Start of SOURCE MATERIAL
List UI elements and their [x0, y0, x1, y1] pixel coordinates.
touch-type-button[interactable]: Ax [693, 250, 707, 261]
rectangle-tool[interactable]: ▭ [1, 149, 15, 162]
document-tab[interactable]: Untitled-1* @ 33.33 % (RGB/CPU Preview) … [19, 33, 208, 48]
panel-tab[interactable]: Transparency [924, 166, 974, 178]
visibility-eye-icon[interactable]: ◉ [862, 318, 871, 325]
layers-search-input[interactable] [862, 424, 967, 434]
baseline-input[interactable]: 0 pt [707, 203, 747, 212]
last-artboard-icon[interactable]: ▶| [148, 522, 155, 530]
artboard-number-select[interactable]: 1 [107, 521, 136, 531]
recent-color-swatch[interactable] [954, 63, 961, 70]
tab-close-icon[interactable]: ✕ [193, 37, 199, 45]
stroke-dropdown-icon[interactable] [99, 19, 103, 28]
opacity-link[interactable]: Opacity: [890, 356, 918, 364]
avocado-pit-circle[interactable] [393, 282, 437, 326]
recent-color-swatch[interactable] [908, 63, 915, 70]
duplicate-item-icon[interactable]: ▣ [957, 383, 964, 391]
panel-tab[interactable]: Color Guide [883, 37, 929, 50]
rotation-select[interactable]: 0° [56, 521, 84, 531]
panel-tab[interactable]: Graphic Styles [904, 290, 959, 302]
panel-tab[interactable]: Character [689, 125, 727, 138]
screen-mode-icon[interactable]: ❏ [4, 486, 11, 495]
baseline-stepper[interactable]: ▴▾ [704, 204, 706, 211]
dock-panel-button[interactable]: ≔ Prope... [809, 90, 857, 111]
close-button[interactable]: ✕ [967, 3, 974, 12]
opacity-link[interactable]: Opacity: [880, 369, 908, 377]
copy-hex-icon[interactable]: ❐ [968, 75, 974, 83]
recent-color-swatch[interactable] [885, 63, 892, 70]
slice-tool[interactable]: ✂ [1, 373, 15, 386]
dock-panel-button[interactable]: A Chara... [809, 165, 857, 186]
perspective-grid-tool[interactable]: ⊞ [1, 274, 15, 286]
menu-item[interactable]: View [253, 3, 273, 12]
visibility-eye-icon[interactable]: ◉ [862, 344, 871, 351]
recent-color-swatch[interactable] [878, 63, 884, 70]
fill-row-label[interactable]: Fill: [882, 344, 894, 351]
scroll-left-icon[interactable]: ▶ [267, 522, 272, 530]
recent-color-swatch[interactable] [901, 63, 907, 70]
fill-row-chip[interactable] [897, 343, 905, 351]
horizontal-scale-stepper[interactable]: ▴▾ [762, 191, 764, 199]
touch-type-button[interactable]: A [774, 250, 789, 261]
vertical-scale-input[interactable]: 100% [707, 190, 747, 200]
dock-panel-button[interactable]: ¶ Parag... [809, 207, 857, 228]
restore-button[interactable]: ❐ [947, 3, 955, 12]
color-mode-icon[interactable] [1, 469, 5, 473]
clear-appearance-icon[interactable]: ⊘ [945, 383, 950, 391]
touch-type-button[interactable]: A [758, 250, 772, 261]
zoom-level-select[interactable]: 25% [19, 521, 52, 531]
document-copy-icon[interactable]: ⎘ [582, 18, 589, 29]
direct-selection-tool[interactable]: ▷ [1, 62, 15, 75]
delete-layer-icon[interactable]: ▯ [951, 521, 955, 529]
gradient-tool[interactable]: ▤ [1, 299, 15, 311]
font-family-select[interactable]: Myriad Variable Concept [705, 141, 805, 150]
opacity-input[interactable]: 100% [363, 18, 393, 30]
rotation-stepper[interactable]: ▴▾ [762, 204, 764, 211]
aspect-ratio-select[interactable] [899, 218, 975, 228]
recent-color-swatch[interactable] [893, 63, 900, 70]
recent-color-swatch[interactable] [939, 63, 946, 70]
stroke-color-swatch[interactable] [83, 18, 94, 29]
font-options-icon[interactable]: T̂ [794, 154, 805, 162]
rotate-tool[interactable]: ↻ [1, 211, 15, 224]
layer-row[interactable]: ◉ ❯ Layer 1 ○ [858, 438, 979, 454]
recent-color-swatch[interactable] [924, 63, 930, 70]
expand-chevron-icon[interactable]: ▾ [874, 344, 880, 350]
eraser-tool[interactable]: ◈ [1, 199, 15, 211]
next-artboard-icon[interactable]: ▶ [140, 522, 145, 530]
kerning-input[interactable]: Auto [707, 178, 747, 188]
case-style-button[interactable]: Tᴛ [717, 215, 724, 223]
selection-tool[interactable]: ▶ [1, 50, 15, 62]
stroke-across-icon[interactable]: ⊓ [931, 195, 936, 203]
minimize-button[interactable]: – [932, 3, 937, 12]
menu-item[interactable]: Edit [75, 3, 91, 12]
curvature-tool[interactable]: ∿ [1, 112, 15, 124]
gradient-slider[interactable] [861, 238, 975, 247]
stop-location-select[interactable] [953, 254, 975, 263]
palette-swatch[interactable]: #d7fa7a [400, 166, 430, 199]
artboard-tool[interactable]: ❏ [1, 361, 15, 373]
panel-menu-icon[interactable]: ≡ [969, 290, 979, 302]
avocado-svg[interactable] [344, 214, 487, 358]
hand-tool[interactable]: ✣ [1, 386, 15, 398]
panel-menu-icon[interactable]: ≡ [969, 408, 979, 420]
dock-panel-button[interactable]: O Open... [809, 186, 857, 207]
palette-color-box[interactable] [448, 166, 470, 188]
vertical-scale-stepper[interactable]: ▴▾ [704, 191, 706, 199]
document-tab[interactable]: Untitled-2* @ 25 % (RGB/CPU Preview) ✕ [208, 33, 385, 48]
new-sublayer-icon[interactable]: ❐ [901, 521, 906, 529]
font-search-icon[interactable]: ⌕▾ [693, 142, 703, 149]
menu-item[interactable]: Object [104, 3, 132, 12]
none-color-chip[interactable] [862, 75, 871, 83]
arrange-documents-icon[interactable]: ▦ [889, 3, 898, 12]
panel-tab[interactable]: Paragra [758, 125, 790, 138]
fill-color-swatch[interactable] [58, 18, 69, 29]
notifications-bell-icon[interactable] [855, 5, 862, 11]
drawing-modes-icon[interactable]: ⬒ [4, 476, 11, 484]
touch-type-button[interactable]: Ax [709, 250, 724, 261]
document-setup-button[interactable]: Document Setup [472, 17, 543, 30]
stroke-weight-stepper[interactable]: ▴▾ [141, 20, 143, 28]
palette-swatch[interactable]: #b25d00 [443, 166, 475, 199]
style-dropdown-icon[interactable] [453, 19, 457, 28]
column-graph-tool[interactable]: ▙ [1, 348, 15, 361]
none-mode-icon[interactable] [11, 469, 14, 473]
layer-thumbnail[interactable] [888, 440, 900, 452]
End of SOURCE MATERIAL
• _WHAT YOU ARE ASKED TO DO_:
Check each line in the records for the word "chip" and say how many have it, with nothing else.

• _RESPONSE TO THIS TASK_:
2